Read the full World Malaria Report 2025 (WHO) →
What we do
MalarAI develops and applies high-resolution risk mapping, spatiotemporal modelling, and decision-support tools that integrate surveillance, climate, mobility, genomics, and environmental data to support targeted, evidence-based malaria elimination. Our tools are designed to be transferable across endemic settings, from island pre-elimination contexts to high-burden transmission settings.
We are building an AutoML pipeline for near real-time data integration and analysis, enabling national malaria programmes to move from reactive to proactive intervention strategies, identifying micro-sources and sinks, mapping importation corridors, tracking the spread of drug and insecticide resistance, and targeting resources precisely where transmission actually occurs.
How we work
Open and reproducible methods with transparent assumptions and explicit representation of uncertainty. All code and data products are published openly.
Partnership-driven research, co-designed with national malaria programmes, regional partners, and local collaborators. Workshops with stakeholders shape the research agenda from the outset.
Actionable outputs, designed for real-world planning, targeting, and evaluation. Dashboards, early warning alerts, and intervention guidance, not just academic papers.

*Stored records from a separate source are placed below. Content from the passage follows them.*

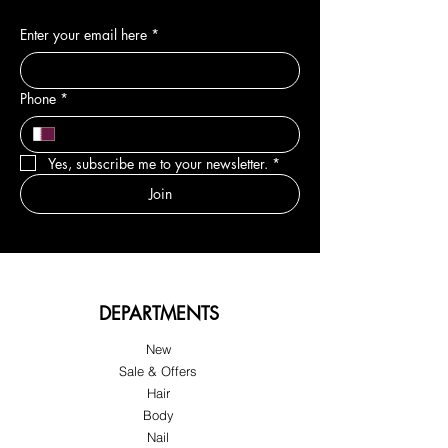
Enter your email here
*
Phone
*
Yes, subscribe me to your newsletter.
*
Join
DEPARTMENTS
New
Sale & Offers
Hair
Body
Nail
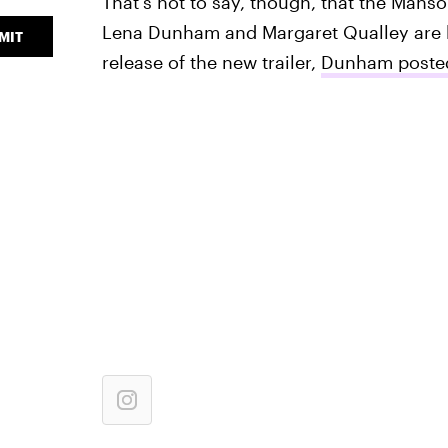
That's not to say, though, that the Manso
Lena Dunham and Margaret Qualley are bo
MIT
release of the new trailer,
Dunham posted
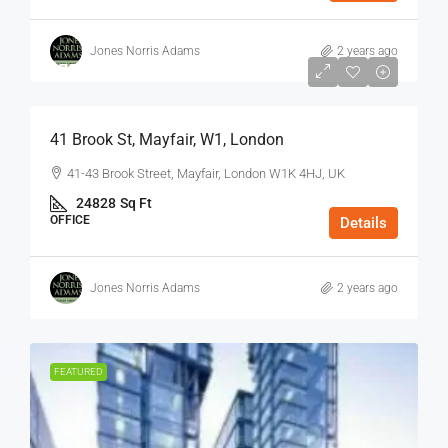
Jones Norris Adams
2 years ago
$75
/Sq Ft - Year
41 Brook St, Mayfair, W1, London
41-43 Brook Street, Mayfair, London W1K 4HJ, UK
24828
Sq Ft
OFFICE
Details
Jones Norris Adams
2 years ago
FEATURED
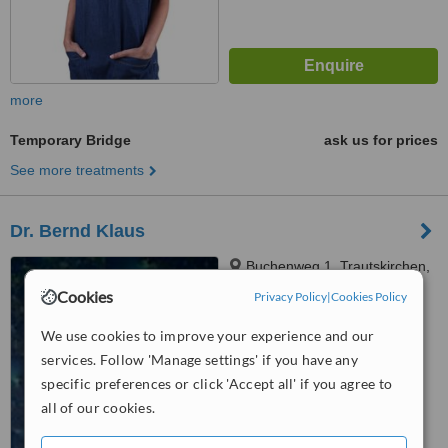
more
Temporary Bridge
ask us for prices
See more treatments
Dr. Bernd Klaus
Buchenweg 1, Trautskirchen,
90619
Cookies
Privacy Policy
|
Cookies Policy
5.0
We use cookies to improve your experience and our
from
1 verified
review
services. Follow 'Manage settings' if you have any
specific preferences or click 'Accept all' if you agree to
™
WhatClinic ServiceScore
all of our cookies.
No score yet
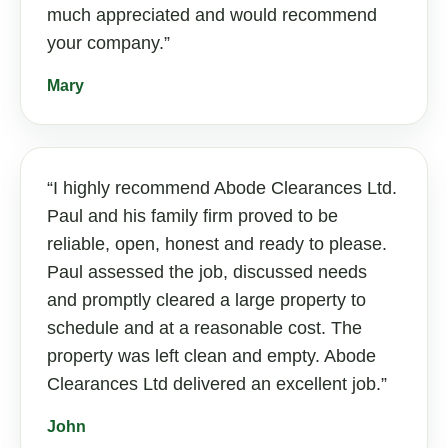
much appreciated and would recommend
your company.
Mary
I highly recommend Abode Clearances Ltd.
Paul and his family firm proved to be
reliable, open, honest and ready to please.
Paul assessed the job, discussed needs
and promptly cleared a large property to
schedule and at a reasonable cost. The
property was left clean and empty. Abode
Clearances Ltd delivered an excellent job.
John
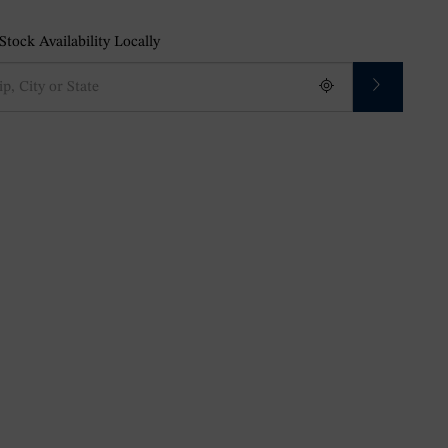
tock Availability Locally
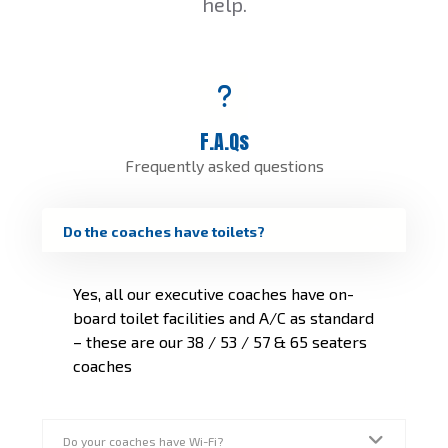
help.
F.A.Qs
Frequently asked questions
Do the coaches have toilets?
Yes, all our executive coaches have on-
board toilet facilities and A/C as standard
– these are our 38 / 53 / 57 & 65 seaters
coaches
Do your coaches have Wi-Fi?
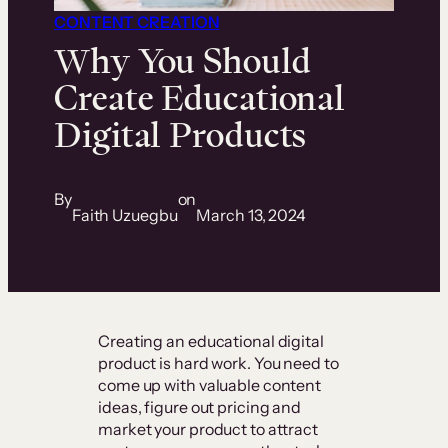
CONTENT CREATION
Why You Should
Create Educational
Digital Products
By
on
Faith Uzuegbu
March 13, 2024
Creating an educational digital
product is hard work. You need to
come up with valuable content
ideas, figure out pricing and
market your product to attract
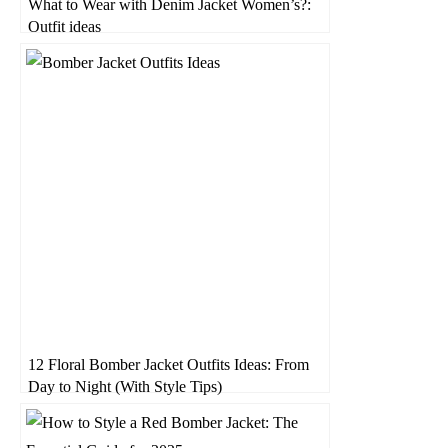
What to Wear with Denim Jacket Women’s?:
Outfit ideas
12 Floral Bomber Jacket Outfits Ideas: From
Day to Night (With Style Tips)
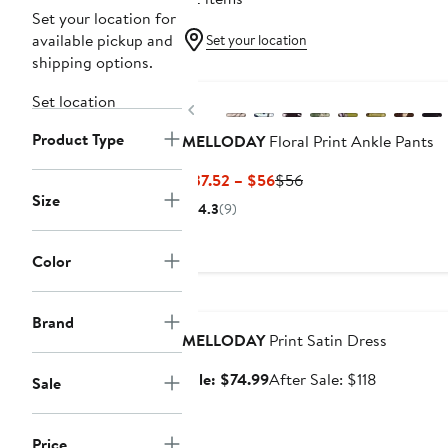
Set your location for
available pickup and
Set your location
shipping options.
Set location
Previous
Product Type
MELLODAY
Floral Print Ankle Pants
Current
Previous
$37.52 – $56
$56
Size
Price
Price
4.3
(9)
$37.52
$56
to
Color
$56
Anniversary Sale
Brand
MELLODAY
Print Satin Dress
Sale
After
Sale: $74.99
After Sale: $118
Sale
price
sale
$74.99
price
Price
$118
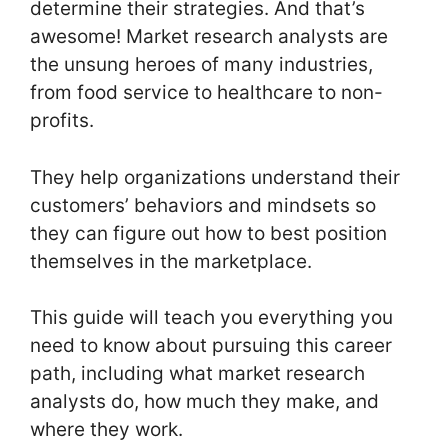
determine their strategies. And that’s
awesome! Market research analysts are
the unsung heroes of many industries,
from food service to healthcare to non-
profits.
They help organizations understand their
customers’ behaviors and mindsets so
they can figure out how to best position
themselves in the marketplace.
This guide will teach you everything you
need to know about pursuing this career
path, including what market research
analysts do, how much they make, and
where they work.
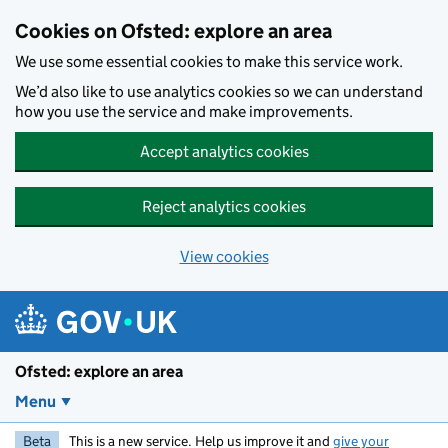
Skip to main content
Cookies on Ofsted: explore an area
We use some essential cookies to make this service work.
We’d also like to use analytics cookies so we can understand
how you use the service and make improvements.
Accept analytics cookies
Reject analytics cookies
View cookies
Ofsted: explore an area
Menu
Beta
This is a new service. Help us improve it and
give your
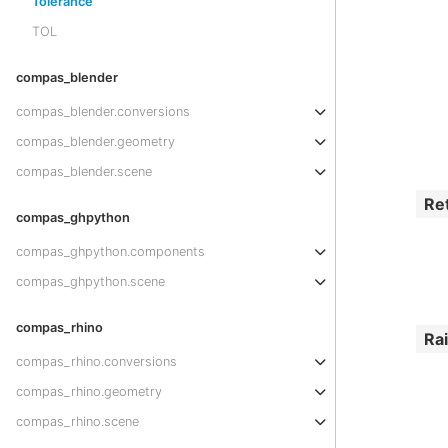
Tolerance
TOL
compas_blender
compas_blender.conversions
compas_blender.geometry
compas_blender.scene
Re
compas_ghpython
compas_ghpython.components
compas_ghpython.scene
compas_rhino
Ra
compas_rhino.conversions
compas_rhino.geometry
compas_rhino.scene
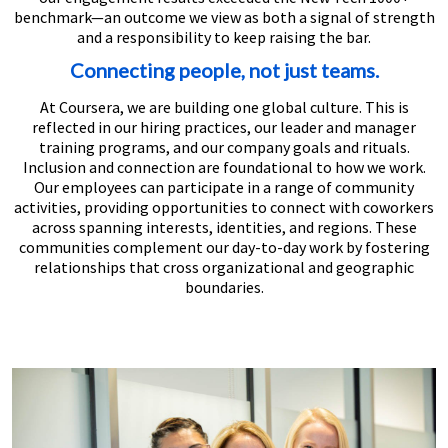
benchmark—an outcome we view as both a signal of strength
and a responsibility to keep raising the bar.
Connecting people, not just teams.
At Coursera, we are building one global culture. This is
reflected in our hiring practices, our leader and manager
training programs, and our company goals and rituals.
Inclusion and connection are foundational to how we work.
Our employees can participate in a range of community
activities, providing opportunities to connect with coworkers
across spanning interests, identities, and regions. These
communities complement our day-to-day work by fostering
relationships that cross organizational and geographic
boundaries.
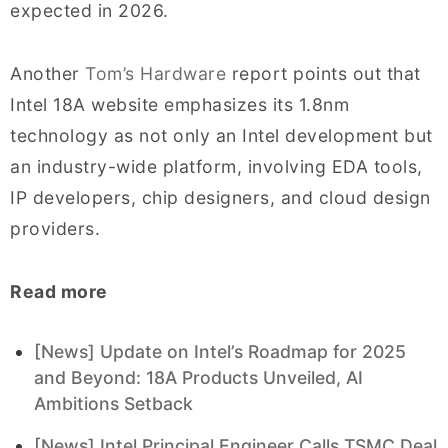
expected in 2026.
Another
Tom’s Hardware
report points out that
Intel 18A website emphasizes its 1.8nm
technology as not only an Intel development but
an industry-wide platform, involving EDA tools,
IP developers, chip designers, and cloud design
providers.
Read more
[News] Update on Intel’s Roadmap for 2025
and Beyond: 18A Products Unveiled, AI
Ambitions Setback
[News] Intel Principal Engineer Calls TSMC Deal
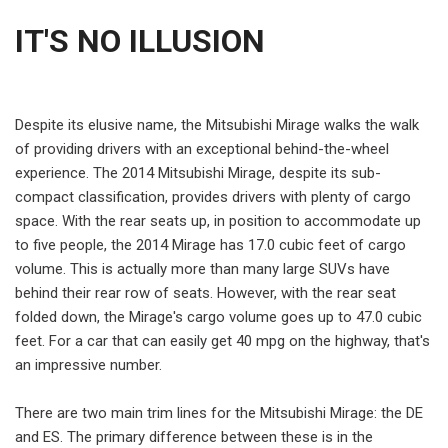
IT'S NO ILLUSION
Despite its elusive name, the Mitsubishi Mirage walks the walk
of providing drivers with an exceptional behind-the-wheel
experience. The 2014 Mitsubishi Mirage, despite its sub-
compact classification, provides drivers with plenty of cargo
space. With the rear seats up, in position to accommodate up
to five people, the 2014 Mirage has 17.0 cubic feet of cargo
volume. This is actually more than many large SUVs have
behind their rear row of seats. However, with the rear seat
folded down, the Mirage's cargo volume goes up to 47.0 cubic
feet. For a car that can easily get 40 mpg on the highway, that's
an impressive number.
There are two main trim lines for the Mitsubishi Mirage: the DE
and ES. The primary difference between these is in the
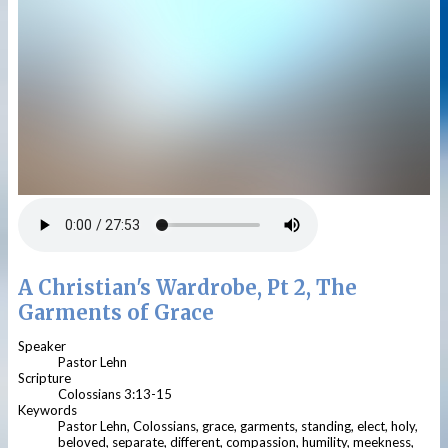
A Christian's Wardrobe, Pt 2, The
Garments of Grace
Speaker
Pastor Lehn
Scripture
Colossians 3:13-15
Keywords
Pastor Lehn, Colossians, grace, garments, standing, elect, holy,
beloved, separate, different, compassion, humility, meekness,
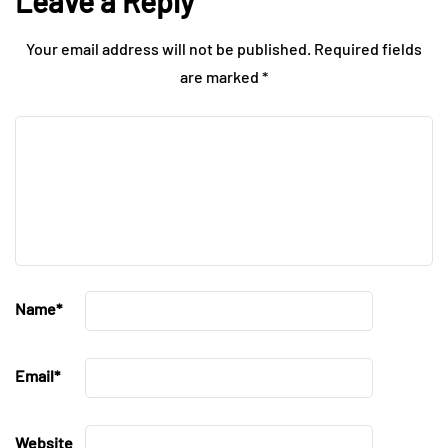
Leave a Reply
Your email address will not be published.
Required fields
are marked
*
Name
*
Email
*
Website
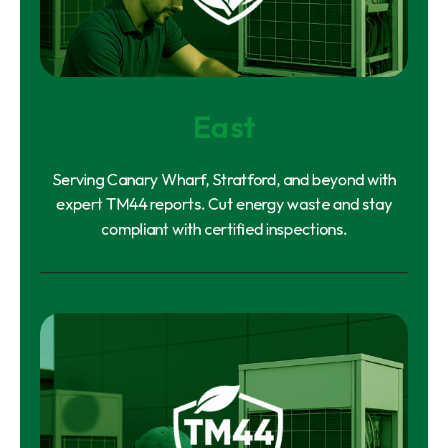
East
Serving Canary Wharf, Stratford, and beyond with
expert TM44 reports. Cut energy waste and stay
compliant with certified inspections.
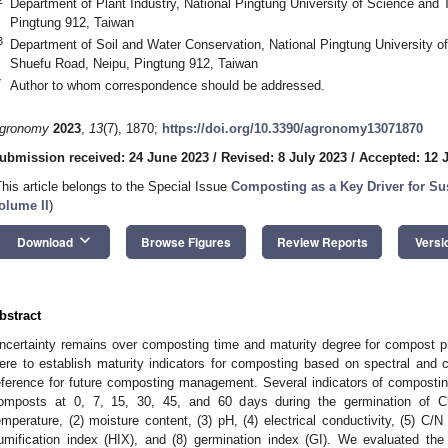
Department of Plant Industry, National Pingtung University of Science and
Pingtung 912, Taiwan
3
Department of Soil and Water Conservation, National Pingtung University o
Shuefu Road, Neipu, Pingtung 912, Taiwan
*
Author to whom correspondence should be addressed.
gronomy
2023
,
13
(7), 1870;
https://doi.org/10.3390/agronomy13071870
ubmission received: 24 June 2023
/
Revised: 8 July 2023
/
Accepted: 12 
This article belongs to the Special Issue
Composting as a Key Driver for Su
olume II
)
keyboard_arrow_down
Download
Browse Figures
Review Reports
Versi
bstract
ncertainty remains over composting time and maturity degree for compost pr
ere to establish maturity indicators for composting based on spectral and
eference for future composting management. Several indicators of composti
omposts at 0, 7, 15, 30, 45, and 60 days during the germination of Ch
emperature, (2) moisture content, (3) pH, (4) electrical conductivity, (5) C/N 
umification index (HIX), and (8) germination index (GI). We evaluated th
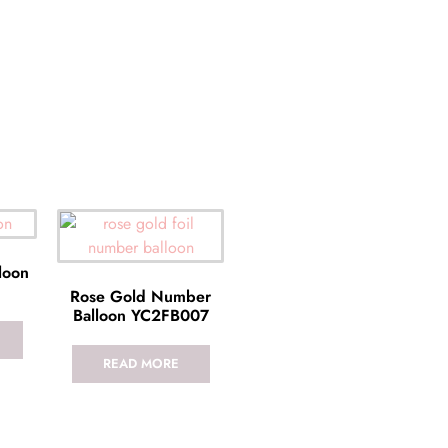
lloon
Rose Gold Number
Balloon YC2FB007
READ MORE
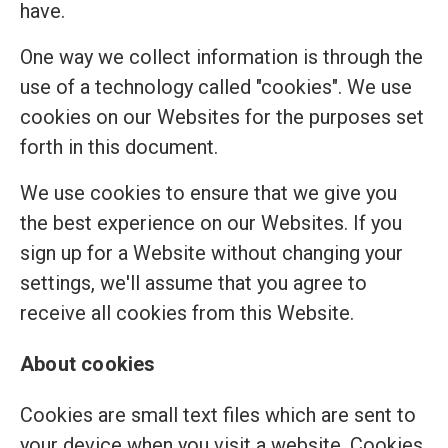
have.
One way we collect information is through the
use of a technology called "cookies". We use
cookies on our Websites for the purposes set
forth in this document.
We use cookies to ensure that we give you
the best experience on our Websites. If you
sign up for a Website without changing your
settings, we'll assume that you agree to
receive all cookies from this Website.
About cookies
Cookies are small text files which are sent to
your device when you visit a website. Cookies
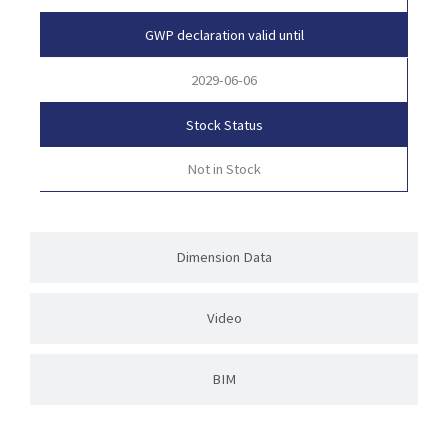
GWP declaration valid until
2029-06-06
Stock Status
Not in Stock
Dimension Data
Video
BIM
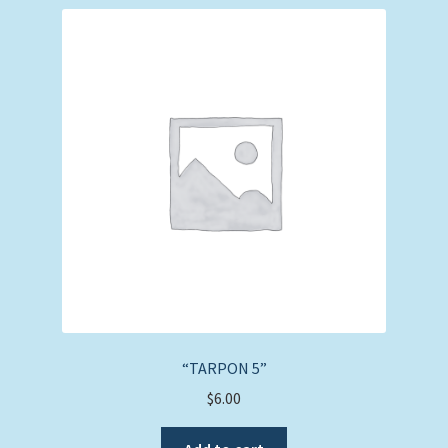
“TARPON 5”
$
6.00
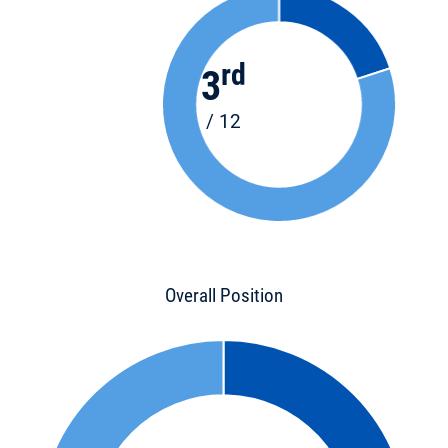
rd
3
/ 12
Overall Position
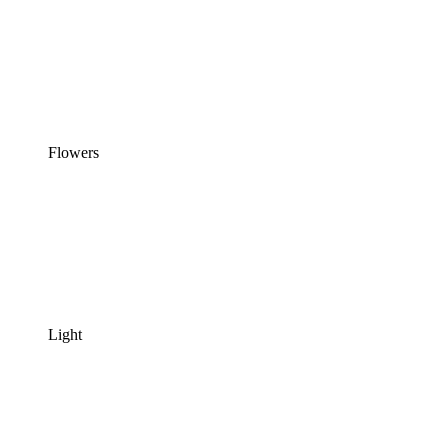
Flowers
Light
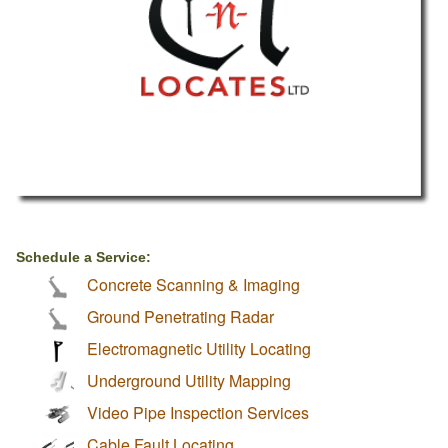
Schedule a Service:
Concrete Scanning & Imaging
Ground Penetrating Radar
Electromagnetic Utility Locating
Underground Utility Mapping
Video Pipe Inspection Services
Cable Fault Locating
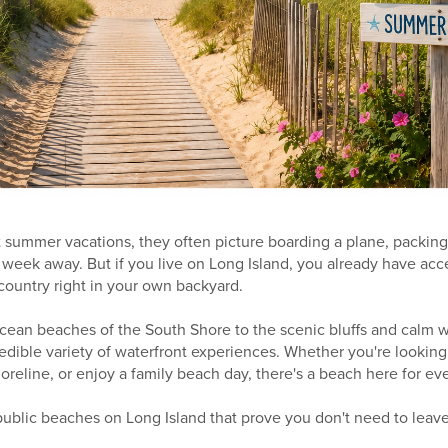
summer vacations, they often picture boarding a plane, packing 
 week away. But if you live on Long Island, you already have ac
country right in your own backyard.
cean beaches of the South Shore to the scenic bluffs and calm w
redible variety of waterfront experiences. Whether you're looking 
oreline, or enjoy a family beach day, there's a beach here for ev
 public beaches on Long Island that prove you don't need to leav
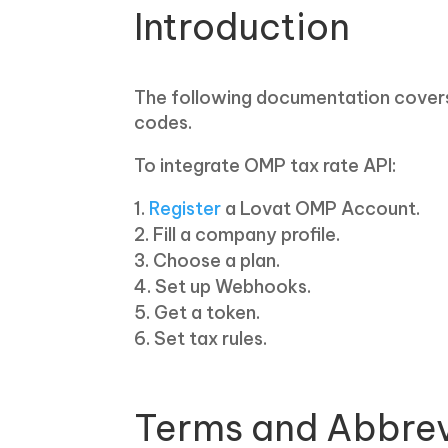
Introduction
The following documentation covers 
codes.
To integrate OMP tax rate API:
Register
a Lovat OMP Account.
Fill a company profile.
Choose a plan.
Set up Webhooks.
Get a token.
Set tax rules.
Terms and Abbrev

Capacity building: training programme staff to own, maintain, and interpret AI tools beyond the life of the project. The goal is local ownership, not dependency.
Where we work
MalarAI tools are being developed and validated in Zanzibar, Tanzania, with a framework designed to be transferable across endemic and pre-elimination settings.
Zanzibar, Tanzania: Pilot site
Two decades of intensive malaria control in Zanzibar produced a rapid initial decline in transmission, but progress has stagnated. The annual parasite incidence has remained stubbornly persistent, characterised by seasonally and geographically heterogeneous low-level transmission. Transmission is increasingly outdoors, concentrated among mobile high-risk populations, with a high proportion of imported infections driven by human mobility between Zanzibar and mainland Tanzania. MalarAI is developing AI-driven tools in direct partnership with the Zanzibar Malaria Elimination Programme (ZAMEP) to identify the true sources of transmission and enable precision targeting of interventions.
Funding
Our pilot project is funded by the Web Science Institute Pilot Project Fund 2025-26 at the University of Southampton, providing pump-priming support for data landscape assessment, AutoML feasibility testing, and stakeholder co-design workshops. We are actively pursuing full programme funding from a range of international funders.